A desativação ou subjugação das orgulhosas lideranças regionais que pareciam obstáculos intransponíveis ao crescimento do esquerdismo foi repetidamente prevista nesta coluna, contra os risos de deboche dos sabichões.

Com meses de antecedência, a vitória petista de 2002, que tantos diziam julgar remota e inverossímil, foi proclamada, aqui e em cursos e conferências que dei pelo Brasil, não apenas como certa, mas como inevitável.
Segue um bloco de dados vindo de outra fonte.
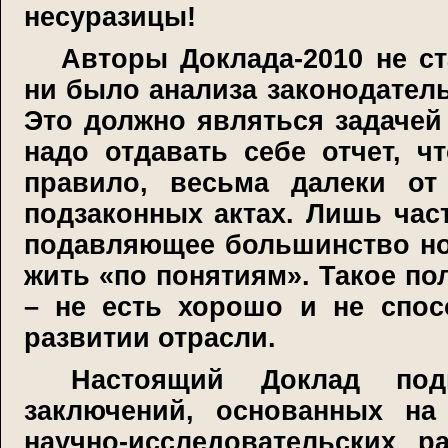
несуразицы!
Авторы Доклада-2010 не ст
ни было анализа законодател
Это должно являться задачей
надо отдавать себе отчет, ч
правило, весьма далеки от
подзаконных актах. Лишь час
подавляющее большинство но
жить «по понятиям». Такое по
– не есть хорошо и не спос
развитии отрасли.
Настоящий Доклад под
заключений, основанных на
научно-исследовательских р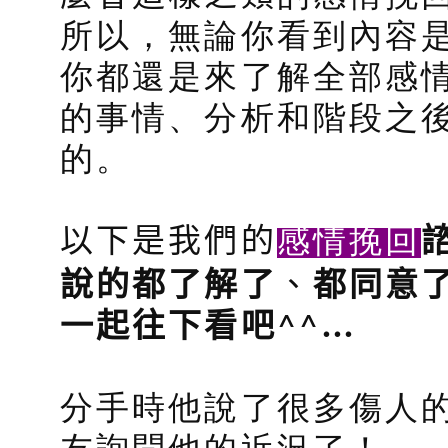
所以，無論你看到內容
你都還是來了解全部感
的事情、分析和階段之
的。
感情挽回
以下是我們的
說的都了解了
、
都同意
^^
…
一起往下看吧
分手時他說了很多傷人
友詢問他的近況了！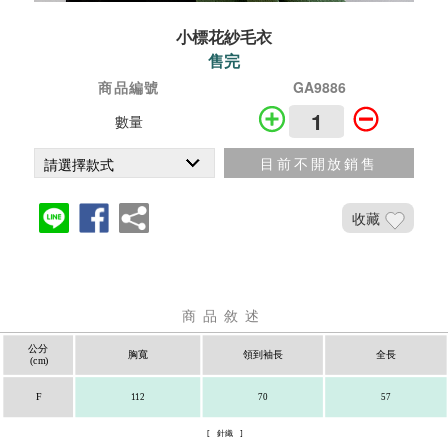
小標花紗毛衣
售完
商品編號
GA9886
數量
目前不開放銷售
收藏
商品敘述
A farsa do Plano Colômbia, contra o qual a esquerda só gritava para camuflar sua condição de única beneficiária da iniciativa, foi aqui desmascarada muito antes que se tornassem patentes os seus efeitos incontornáveis: a ascensão das FARC ao controle do narcotráfico na Colômbia e sua consolidação como máxima força armada latino-americana. Previ essas coisas numa época em que os desinformantes de plantão preferiam alertar contra os “paramilitares de direita”, então já em plena agonia.

Quando todos diziam que o caso Waldomiro arriscava derrubar o ministro Dirceu, avisei que até o próprio Waldomiro sairia ileso.
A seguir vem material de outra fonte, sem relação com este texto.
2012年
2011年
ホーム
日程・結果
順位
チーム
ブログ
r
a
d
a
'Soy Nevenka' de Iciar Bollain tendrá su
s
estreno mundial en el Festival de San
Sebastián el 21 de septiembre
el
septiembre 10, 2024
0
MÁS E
Contra a opinião dos bem-pensantes, anunciei antecipadamente o fiasco do Fome Zero, o crescimento exponencial da corrupção sob os auspícios do “partido ético”, o surgimento de uma facção esquerdista anti-Lula e o rápido arrefecimento da onda de CPIs tão logo deixassem de ser úteis à esquerda. Sempre sob toneladas de escárnio feroz, endossei o prognóstico de Constantine C. Menges quanto à formação do eixo Lula-Castro-Chavez. Etc. etc. etc.
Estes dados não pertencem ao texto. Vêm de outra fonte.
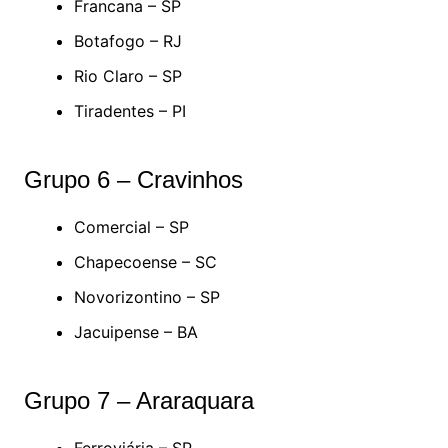
Francana – SP
Botafogo – RJ
Rio Claro – SP
Tiradentes – PI
Grupo 6 – Cravinhos
Comercial – SP
Chapecoense – SC
Novorizontino – SP
Jacuipense – BA
Grupo 7 – Araraquara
O espantoso não é que eu tenha acertado em tudo isso. Acertar era fácil. Mas por que os outros erraram? Erraram porque insistiram em basear seus diagnósticos em informações de segunda mão ou em conjeturas economicistas pedantes, em vez de cumprir sua obrigação (a primeira em toda pesquisa jornalística ou historiográfica) de ir direto às fontes originais, as atas e resoluções do Foro de São Paulo, que documentavam a formação de uma vasta estratégia comunista de dominação continental, tão ampla no seu escopo e tão astuta no seu preparo que nenhuma força política existente poderia lhe resistir.

Dez anos de previsões furadas são tempo mais que suficiente para que profissionais honestos se deêm conta do seu erro. Mas mesmo agora, quando o estado de coisas já é reconhecido até pela mídia americana chique que tanto idolatram, os luminares do jornalismo nacional continuam firmes na negação do óbvio e cada vez mais enraivecidos contra quem insista em mostrá-lo.

Mesmo quando a agressividade esquerdista tira a máscara e anuncia sua intenção de controlar tudo e todos, os crentes do “Lula mudou” ainda procuram, e não sem sucesso, convencer o público de que não há articulação continental nenhuma, de que o bombardeio de novos ataques à propriedade e à liberdade é apenas um curioso leque de coincidências fortuitas, de que o remédio é redobrar a aposta em Lula na esperança de que ele “contenha os radicais”, como se não estivesse irmanado a eles no compromisso com o Foro de São Paulo, como se intrigas de família pudessem abortar o plano mais ambicioso já criado pela esquerda internacional desde os tempos de Stálin.